9.2. Ha poi contestato la decisione del TAR di rigetto della propria censura di incompetenza del dirigente, sottolineando che:

- trattandosi di revoca prima della scadenza naturale, in mancanza di espressa previsione negli atti e regolamenti amministrativi, bisogna necessariamente fare riferimento al disposto dell’art. 936 c.c. in tema di accessione, il quale stabilisce che, nell’ipotesi di intervenuto consenso del proprietario del suolo alla costruzione eseguita, quest’ultimo è tenuto a rimborsare al costruttore le spese sostenute per l'edificazione dell'opera (cfr., ex multis , Cass. Civ., SS.UU. n. 3873/2018 e n. 6973/2017);

- la conseguente acquisizione, a titolo oneroso da parte di Roma Capitale delle nuove opere costruite dalla Polisportiva sul suolo comunale, comporta un impegno di spesa che non può essere considerato atto meramente gestionale, bensì un atto tipico dell'organo di governo, in quanto caratterizzato da discrezionalità amministrativa;

- in tale ipotesi, infatti, la giurisprudenza esclude espressamente la competenza dirigenziale ad adottare atti incidenti sulla convenzione che ha determinato il sorgere del diritto di superficie, competenza che la giurisprudenza prevalente attribuisce alla giunta comunale (cfr. Cons. Stato, V, n. 6982/2010);
in modo del tutto analogo, nel caso in esame viene in rilievo un provvedimento a mezzo del quale l’Amministrazione resistente ha espresso la propria volontà di revocare anticipatamente la convenzione in oggetto, che però comporta, quale diretta conseguenza, un acquisto a titolo oneroso degli edifici e delle opere medio tempore autorizzati dalla stessa Amministrazione ed effettivamente realizzati dalla concessionaria;

- la competenza ad emettere il provvedimento di revoca era quindi del consiglio comunale o della giunta e di certo non del dirigente e, pertanto, sul punto, la qui gravata sentenza, è errata e va parzialmente riformata e, per questo motivo preliminare ed assorbente (cfr. Cons. Stato, A.P. n. 5/2015), tutti gli atti gravati devono essere annullati e l’avverso atto d’appello va rigettato.

9.3. Ha poi riproposto le altre censure dedotte col ricorso di primo grado dichiaratamente assorbite dal TAR.

10. La Polisportiva e Roma Capitale hanno puntualizzato con memorie e repliche le rispettive difese.

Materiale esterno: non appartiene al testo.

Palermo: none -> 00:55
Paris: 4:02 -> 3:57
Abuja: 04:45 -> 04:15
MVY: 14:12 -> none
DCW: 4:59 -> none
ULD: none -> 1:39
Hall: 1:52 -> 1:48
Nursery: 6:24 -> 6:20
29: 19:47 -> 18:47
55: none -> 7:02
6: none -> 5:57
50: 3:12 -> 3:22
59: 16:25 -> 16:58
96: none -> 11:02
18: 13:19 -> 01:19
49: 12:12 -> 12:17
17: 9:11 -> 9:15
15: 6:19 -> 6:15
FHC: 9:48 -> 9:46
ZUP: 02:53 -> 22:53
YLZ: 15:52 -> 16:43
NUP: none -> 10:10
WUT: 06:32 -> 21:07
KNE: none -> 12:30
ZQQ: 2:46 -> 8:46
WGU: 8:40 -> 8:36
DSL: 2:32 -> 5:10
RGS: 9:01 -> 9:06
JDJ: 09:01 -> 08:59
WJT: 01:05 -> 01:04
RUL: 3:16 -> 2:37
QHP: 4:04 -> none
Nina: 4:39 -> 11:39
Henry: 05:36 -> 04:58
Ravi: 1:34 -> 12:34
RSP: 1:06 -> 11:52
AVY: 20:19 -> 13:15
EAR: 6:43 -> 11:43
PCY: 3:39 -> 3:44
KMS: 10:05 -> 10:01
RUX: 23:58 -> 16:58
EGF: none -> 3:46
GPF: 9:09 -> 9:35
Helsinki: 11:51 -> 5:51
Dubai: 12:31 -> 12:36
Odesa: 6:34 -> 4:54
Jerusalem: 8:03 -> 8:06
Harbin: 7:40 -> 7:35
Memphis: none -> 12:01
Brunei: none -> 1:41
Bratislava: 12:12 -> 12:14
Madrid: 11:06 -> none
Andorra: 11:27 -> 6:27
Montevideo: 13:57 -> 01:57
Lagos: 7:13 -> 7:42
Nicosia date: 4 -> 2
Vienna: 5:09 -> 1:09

11. In particolare, con la seconda memoria, la Polisportiva prospetta che:

- “il Dipartimento Grandi Eventi, Sport, Turismo e Moda Direzione Sport - U.O. Gestione e Sviluppo Impiantistica Sportiva di Roma Capitale, con la nota prot. EA/2022/0009092 del 30/09/2022, a firma del Direttore della Direzione Sport arch. C E (allegato 1 alla prima memoria), indirizzata alla A.S.D. Polisportiva Cinecittà Bettini S.r.l. ed avente ad oggetto l’“Impianto Sportivo di proprietà capitolina sito in Via Quinto Publicio n.39 (SIS 7-11) ricadente nel Municipio VII.”, ha determinato che, “ In riferimento all’Impianto Sportivo di cui all’oggetto, con la presente si comunica che l’Ufficio scrivente ha chiesto, con nota prot. 9075 del 30.09.2022 (allegato 1-bis alla prima memoria), alla Struttura Territoriale di riferimento, copia della documentazione necessaria al fine di poter procedere all’idonea valutazione in merito alla reale e concreta consistenza delle opere, per garantire i principi di proporzionalità e di adeguatezza, costituenti i c.d. “limiti interni” al corretto esercizio dell’azione amministrativa da parte di questo Ufficio.” ”;

- in sintesi, il Dipartimento Sport, con detta nota ha comunicato l’intervenuta riapertura dell’istruttoria relativamente al procedimento di sanatoria ex art. 37 del d.P.R. 380/2001 e della conseguente conferenza di servizi, avendo proceduto all’acquisizione, presso il Municipio VII, della relativa documentazione, e questo al dichiarato fine di “... garantire i principi di proporzionalità e di adeguatezza, costituenti i c.d. “limiti interni” al corretto esercizio dell’azione amministrativa da parte di questo Ufficio. ”, il tutto, dichiaratamente, in conformità a quanto stabilito dal TAR Lazio con la sentenza appellata, cui, all’evidenza, Roma Capitale ha inteso prestare acquiescenza.